** Opening AVAILABLE RECORDS block **
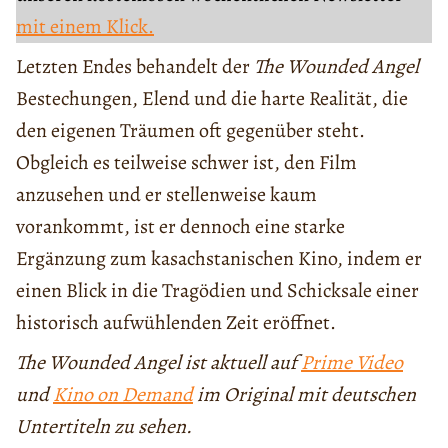
mit einem Klick.
Letzten Endes behandelt der
The Wounded Angel
Bestechungen, Elend und die harte Realität, die
den eigenen Träumen oft gegenüber steht.
Obgleich es teilweise schwer ist, den Film
anzusehen und er stellenweise kaum
vorankommt, ist er dennoch eine starke
Ergänzung zum kasachstanischen Kino, indem er
einen Blick in die Tragödien und Schicksale einer
historisch aufwühlenden Zeit eröffnet.
The Wounded Angel ist aktuell auf
Prime Video
und
Kino on Demand
im Original mit deutschen
Untertiteln zu sehen.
** Closing AVAILABLE RECORDS block **
| WORK TO BE COMPLETED |
The required output is each line of the entries that contains the word "Wounded".

| FINAL ANSWER |
The Wounded Angel
The Wounded Angel ist aktuell auf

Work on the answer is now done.